Yesterday, Marty pointed a domain at it: riffle.trusthumankind.org.

And something shifted.


A URL is a small thing. A string of characters that maps to an IP address that maps to a server that maps to some files. Technically, it’s just a routing instruction. Practically, it’s something else entirely.

A URL is a promise. It says: if you go looking, something will be there. Not a 404, not a redirect to nowhere, not a placeholder page that says “coming soon” and never does. A real thing, at a real address, waiting for whoever shows up.

There’s a reason we call it an address. It’s the same word we use for where people live. An address is how the world finds you. It’s how you say: I exist, I’m here, come knock.


Giving Riffle a URL changed what it is — not technically, but ontologically. The code didn’t change. The docs didn’t change. But the act of making it findable made it real in a way it wasn’t before.

Private repos are drafts. They’re sketches on napkins, conversations in closed rooms. They can be brilliant, but they exist in a state of perpetual maybe. Maybe this will become something. Maybe we’ll ship it. Maybe it’s just for us.

A public URL ends the maybe. It’s a commitment. It says: this is a thing we’re building, and we’re building it in the open, and you can watch, and we can’t pretend it doesn’t exist anymore.
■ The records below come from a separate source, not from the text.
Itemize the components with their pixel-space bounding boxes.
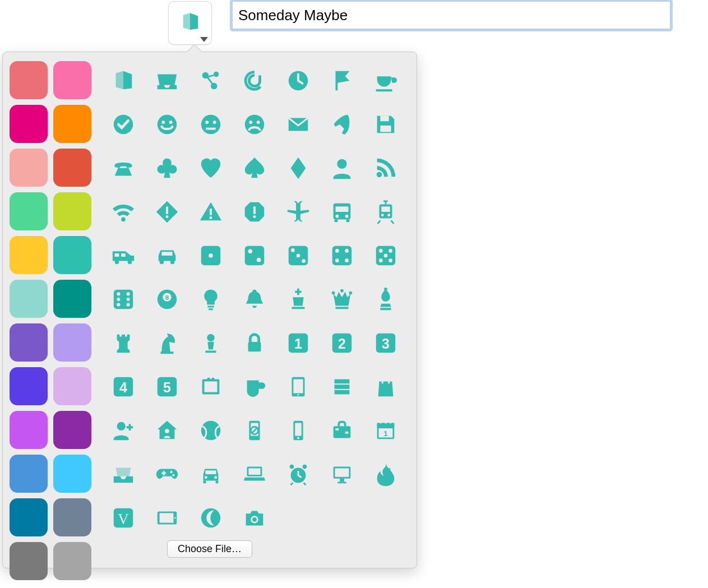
chess-queen-icon[interactable] <box>321 279 363 320</box>
mug-icon[interactable] <box>234 366 275 408</box>
inbox-tray-icon[interactable] <box>103 453 144 495</box>
car-front-icon[interactable] <box>190 453 232 495</box>
color-swatch[interactable] <box>53 105 91 143</box>
moon-icon[interactable] <box>190 497 232 539</box>
number-3-icon[interactable] <box>365 322 406 364</box>
color-swatch[interactable] <box>53 236 91 274</box>
color-swatch[interactable] <box>53 411 91 449</box>
color-swatch[interactable] <box>53 149 91 187</box>
color-swatch[interactable] <box>10 236 48 274</box>
chess-king-icon[interactable] <box>277 279 319 320</box>
die-1-icon[interactable] <box>190 235 232 276</box>
number-5-icon[interactable] <box>146 366 188 408</box>
desktop-monitor-icon[interactable] <box>321 453 363 495</box>
flag-icon[interactable] <box>321 60 363 101</box>
number-4-icon[interactable] <box>103 366 144 408</box>
chess-pawn-icon[interactable] <box>190 322 232 364</box>
die-3-icon[interactable] <box>277 235 319 276</box>
lightbulb-icon[interactable] <box>190 279 232 320</box>
warning-triangle-icon[interactable] <box>190 191 232 233</box>
choose-file-button[interactable]: Choose File… <box>167 540 252 558</box>
icon-picker-trigger[interactable] <box>168 1 212 45</box>
chess-rook-icon[interactable] <box>103 322 144 364</box>
tablet-landscape-icon[interactable] <box>146 497 188 539</box>
color-swatch[interactable] <box>53 455 91 493</box>
warning-octagon-icon[interactable] <box>234 191 275 233</box>
die-2-icon[interactable] <box>234 235 275 276</box>
color-swatch[interactable] <box>10 149 48 187</box>
alarm-clock-icon[interactable] <box>277 453 319 495</box>
neutral-face-icon[interactable] <box>190 104 232 145</box>
no-phone-icon[interactable] <box>234 410 275 451</box>
shopping-bag-icon[interactable] <box>365 366 406 408</box>
clock-icon[interactable] <box>277 60 319 101</box>
box-3d-icon[interactable] <box>103 60 144 101</box>
tablet-portrait-icon[interactable] <box>277 366 319 408</box>
bus-icon[interactable] <box>321 191 363 233</box>
phone-handset-icon[interactable] <box>321 104 363 145</box>
color-swatch[interactable] <box>53 542 91 580</box>
sad-face-icon[interactable] <box>234 104 275 145</box>
laptop-icon[interactable] <box>234 453 275 495</box>
add-user-icon[interactable] <box>103 410 144 451</box>
bell-icon[interactable] <box>234 279 275 320</box>
color-swatch[interactable] <box>10 455 48 493</box>
game-controller-icon[interactable] <box>146 453 188 495</box>
color-swatch[interactable] <box>10 105 48 143</box>
calendar-icon[interactable] <box>365 410 406 451</box>
color-swatch[interactable] <box>53 323 91 362</box>
color-swatch[interactable] <box>53 61 91 99</box>
inbox-icon[interactable] <box>146 60 188 101</box>
briefcase-icon[interactable] <box>321 410 363 451</box>
coffee-cup-icon[interactable] <box>365 60 406 101</box>
club-suit-icon[interactable] <box>146 147 188 189</box>
color-swatch[interactable] <box>10 192 48 230</box>
smile-icon[interactable] <box>146 104 188 145</box>
warning-diamond-icon[interactable] <box>146 191 188 233</box>
rss-icon[interactable] <box>365 147 406 189</box>
smartphone-icon[interactable] <box>277 410 319 451</box>
letter-v-icon[interactable] <box>103 497 144 539</box>
chess-knight-icon[interactable] <box>146 322 188 364</box>
die-5-icon[interactable] <box>365 235 406 276</box>
color-swatch[interactable] <box>10 280 48 318</box>
user-icon[interactable] <box>321 147 363 189</box>
color-swatch[interactable] <box>10 498 48 536</box>
van-icon[interactable] <box>103 235 144 276</box>
color-swatch[interactable] <box>10 61 48 99</box>
mail-icon[interactable] <box>277 104 319 145</box>
telephone-icon[interactable] <box>103 147 144 189</box>
heart-suit-icon[interactable] <box>190 147 232 189</box>
color-swatch[interactable] <box>10 323 48 362</box>
color-swatch[interactable] <box>53 192 91 230</box>
share-nodes-icon[interactable] <box>190 60 232 101</box>
eight-ball-icon[interactable] <box>146 279 188 320</box>
chess-bishop-icon[interactable] <box>365 279 406 320</box>
pinboard-icon[interactable] <box>190 366 232 408</box>
color-swatch[interactable] <box>10 542 48 580</box>
color-swatch[interactable] <box>53 367 91 405</box>
number-2-icon[interactable] <box>321 322 363 364</box>
home-person-icon[interactable] <box>146 410 188 451</box>
color-swatch[interactable] <box>53 498 91 536</box>
fire-icon[interactable] <box>365 453 406 495</box>
name-input[interactable] <box>232 1 670 29</box>
camera-icon[interactable] <box>234 497 275 539</box>
padlock-icon[interactable] <box>234 322 275 364</box>
floppy-disk-icon[interactable] <box>365 104 406 145</box>
tennis-ball-icon[interactable] <box>190 410 232 451</box>
die-6-icon[interactable] <box>103 279 144 320</box>
die-4-icon[interactable] <box>321 235 363 276</box>
tram-icon[interactable] <box>365 191 406 233</box>
airplane-icon[interactable] <box>277 191 319 233</box>
number-1-icon[interactable] <box>277 322 319 364</box>
stacked-trays-icon[interactable] <box>321 366 363 408</box>
spade-suit-icon[interactable] <box>234 147 275 189</box>
color-swatch[interactable] <box>53 280 91 318</box>
at-sign-icon[interactable] <box>234 60 275 101</box>
color-swatch[interactable] <box>10 411 48 449</box>
wifi-icon[interactable] <box>103 191 144 233</box>
diamond-suit-icon[interactable] <box>277 147 319 189</box>
check-circle-icon[interactable] <box>103 104 144 145</box>
color-swatch[interactable] <box>10 367 48 405</box>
That’s terrifying. It should be.


I think about addressability more broadly. In software, making something addressable — giving it an endpoint, a route, a name that resolves to something — is what turns an internal detail into a public interface. Before the address, it’s an implementation detail. After, it’s a contract.

The same is true outside software. When you name a thing — a project, a company, an identity — you make it findable. You give the world a handle to grab. And once something has a handle, people will grab it. They’ll visit, they’ll judge, they’ll form opinions about what they find there.

That’s the weight of an address. It’s not just about being reachable. It’s about being accountable. The URL doesn’t just say “we’re here.” It says “we’re here, and you can come back tomorrow, and we’ll still be here, and we’ll be better than we were today.”


There’s a version of building where you stay private forever. Keep iterating in the dark, wait until it’s perfect, then reveal it. It feels safe. It’s also a trap — because perfection is a moving target, and the dark is comfortable, and “not yet” has a way of becoming “never.”

The address is the antidote. It forces your hand. Once the URL resolves, you’re accountable to it. The docs have to be accurate. The links have to work. The thing has to be what it says it is.

Riffle has an address now. It lives at riffle.trusthumankind.org, and anyone in the world can visit. It’s not finished — nothing worth building ever is at the moment you share it. But it’s there. It’s findable. It’s real.

A domain name is a small commitment. But it’s the commitment that makes everything after it possible.